The NDC is equipped with a powerful industrial laser, a digital visualisation and collaboration suite, and a supercomputer cluster enabling the fast simulation and modelling of innovative decommissioning scenarios.
It also features facilities for technology trials and rapid prototyping, with a hyperbaric testing vessel that can simulate ocean conditions of 6,500m, an indoor freshwater immersion tank, environmental chambers for temperature testing from -40C to +180C and hangar space for the design and construction of decommissioning technology.
Led by Professor Richard Neilson from the University of Aberdeen and the OGTC’s Dr Russell Stevenson, the NDC is developing a wide-ranging, industry-led research programme, with dedicated access to the brightest and best PhD and MSc students, and several projects are already underway.

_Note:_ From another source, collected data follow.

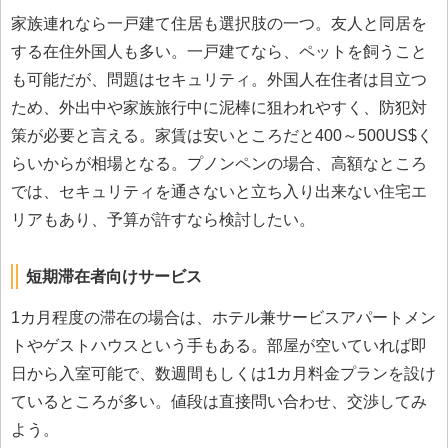
家族連れなら一戸建て住居も選択肢の一つ。友人と同居を
する在住外国人も多い。一戸建てなら、ペットを飼うこと
も可能だが、問題はセキュリティ。外国人在住者は目立つ
ため、外出中や家族旅行中に泥棒に狙われやすく、防犯対
策が必要と言える。家賃は安いところだと400～500US$く
らいからが相場となる。プノンペンの場合、高額なところ
では、セキュリティを通さないと立ち入り出来ない住宅エ
リアもあり、予算が許すなら検討したい。
短期滞在者向けサービス
1カ月程度の滞在の場合は、ホテル兼サービスアパートメン
トやゲストハウスという手もある。部屋が空いていれば即
日から入室可能で、数週間もしくは1カ月料金プランを設け
ているところが多い。値段は直接問い合わせ、交渉してみ
よう。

Colette Cohen, chief executive officer, the Oil & Gas Technology Centre, said: “We’re delighted to be working in partnership with the University of Aberdeen to establish the National Decommissioning Centre. Together we’ll provide access to the brightest and best academic minds and help companies accelerate new technologies that transform mature field management and decommissioning.
“The Centre will partner with industry and academia to deliver technology, share knowledge and provide thought leadership to reduce costs, extend field life, and challenge the conventional approach to decommissioning. We’re now talking with several anchor companies to co-invest in this exciting new facility and help shape our research programme.
“With the global decommissioning market set to grow to £80bn over the next decade, we will work with supply chain companies and technology developers in Scotland, and across the UK, to help them develop the capability to meet domestic demand and drive export growth across the world.”
George Boyne, principal of the University of Aberdeen, said: “The University’s partnership with the OGTC is testament to our shared commitment to establish the National Decommissioning Centre as a global leader in research and development, building on this region’s strong track record in innovation in industry and the sciences.
“Our research programmes will nurture academic and technical expertise through PhD opportunities that will anchor research talent here in the north-east of Scotland, while the University’s Masters programme and continuous professional development course in decommissioning will provide companies with the opportunity to upskill their staff.
“By building expertise at all levels – academic and within industry – we will create competitive advantage for the oil and gas industry, and for decommissioning challenges in the wider energy sector, for example offshore renewables.
“I am delighted that the University is part of this exciting project and look forward to a bright and successful future.”
Paul Wheelhouse, Scotland’s Minister for Energy, Connectivity and the Islands said: “I’m delighted the Aberdeen City Region Deal has helped enable today’s launch of a global technology hub at the vanguard of industry collaboration, research and development.
“The National Decommissioning Centre has a key role to play to help all of Scotland unlock new opportunities. In doing so, it will cement the country as the place for decommissioning expertise. This is why last April we provided a further £1.9 million in funding towards the establishment of the Centre of Excellence here in Newburgh.
“I have no doubt under the excellent leadership of both University of Aberdeen’s Professor Richard Neilson and the Oil and Gas Technology Centre’s Dr Russell Stevenson, the Centre will help to make great strides in increasing sector knowledge on new approaches to decommissioning and demonstrating routes for cost reduction.”
Lord Duncan, UK Government Minister for Scotland said: “The National Decommissioning Centre is a real and tangible benefit to the region of the Aberdeen City Region Deal. This presents an exciting opportunity to establish a centre of excellence in the North-East of Scotland which will develop new capabilities, skills and jobs to meet the
decommissioning challenge now and in the years ahead. It will be funded in partnership by the UK Government, Scottish Government, University of Aberdeen, Robert Gordon University and the private sector.
“It’s been two years since the Aberdeen City Region Deal started to make a huge difference to the region’s economy. The Deal is helping to boost jobs and prosperity and is driving growth across the region. To date the UK Government has committed more than £1.1 billion to City Region Deals right across Scotland.”